Laura Ford – Gravity is my friend
25 June 2021 -
31 July 2021
61348 Bad Homburg v.d.Höhe
Opening hours :
Tuesdays to Fridays, 2pm-7pm
'Gravity is my friend’ is an exploration of the often antagonistic desires for safety and pleasure and for power and vulnerability. In seeking to explore these familiar needs the sculptor Laura Ford examines humanity as if we were creatures that have stumbled into unfamiliar territory.
In continuation of her series on couples – Laura presents a pair of owls. Once wise in themselves, now well into middle age, they have expanded at the waist and joined together to form a single entity that appears both comfortable and shocked at what they have become and who look out of darkened eyes on a world that no longer seems to present an infinite set of possibilities.
In a new group of works wetland birds are grounded, seemingly drunk and apparently unconcerned at their own vulnerability. Each is wrestling with gravity, shaped by what supports them. One bird hangs off the edge of a table forming a perfect right angle with its wing and neck, others take the shape of tree stumps upon which they have draped themselves for support while another utilises a part of itself for comfort and in this way a wing becomes a pillow. All the usual controls appear to have been abandoned and body parts that are usually held under tight management take on a life of their own.

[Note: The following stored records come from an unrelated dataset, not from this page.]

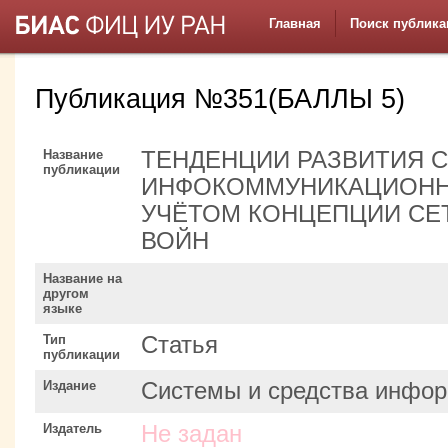
Главная
Поиск публика
Публикация №351(БАЛЛЫ 5)
Название
ТЕНДЕНЦИИ РАЗВИТИЯ 
публикации
ИНФОКОММУНИКАЦИОНН
УЧЁТОМ КОНЦЕПЦИИ СЕ
ВОЙН
Название на
другом
языке
Тип
Статья
публикации
Издание
Системы и средства инфор
Издатель
Не задан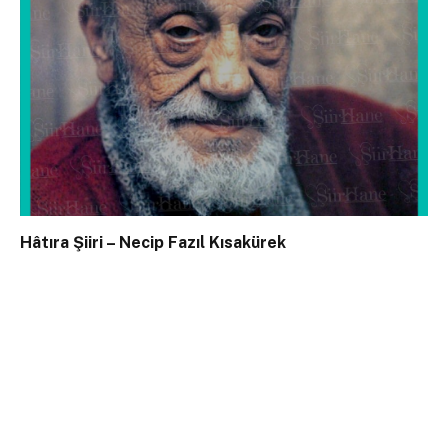
Hâtıra Şiiri – Necip Fazıl Kısakürek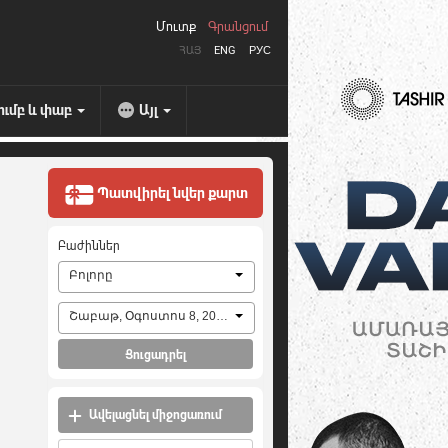
Մուտք
Գրանցում
ՀԱՅ
ENG
РУС
ումբ և փաբ
Այլ
Պատվիրել նվեր քարտ
Բաժիններ
Բոլորը
Շաբաթ, Օգոստոս 8, 2026
Ցուցադրել
Ավելացնել միջոցառում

In five very large watercolours there are cats swimming in water. Clearly it is not their usual habitat but it appears to be something they are coping with to different degrees of success and, perhaps, in some cases even starting to enjoy. The water is moody. Perhaps it too cold, too hot, or too deep with dangerous undercurrents or perhaps it is merely inconveniently wet. Whichever it is the cat swims on, just sufficiently equipped to do so, occasionally content but often irritated at being a cat that has to swim in water.
On a floral carpet a male and female monkey take a break from the treetops and sit together eating a picnic of fruits. They are relaxed, very relaxed in fact, completely unconcerned by the viewers presence. The work presents a challenge – can we, the viewers, feel relaxed in the presence of their total relaxation?
In a long developing series, Ford has exploited the image of Marino Marini's famous horses on numerous occasions. These horses are always planted immobile, with neck extended, ears pinned back and mouth open. An example, in the Peggy Guggenheim Collection in Venice, is 'The Angel of the City,' depicting 'affirmation and charged strength associated explicitly with sexual potency’ (Lucy Flint). In Ford’s new work, My Little Marini, she combines this reference with the children's toy ‘My Little Pony', which comes in different colours with long manes and tales to be preened, pampered and feminised by the child. Her horse is also rooted to the spot, immobile with the neck extended, ears pinned back and mouth open but it has, as if his posture was not enough, an embellishment of a golden ribbon around its tail. Mounted astride the horse a little girl sits facing backwards, covered in rosettes perhaps won at a local gymkhana. All heroism is lost, neither horse nor girl are going anywhere.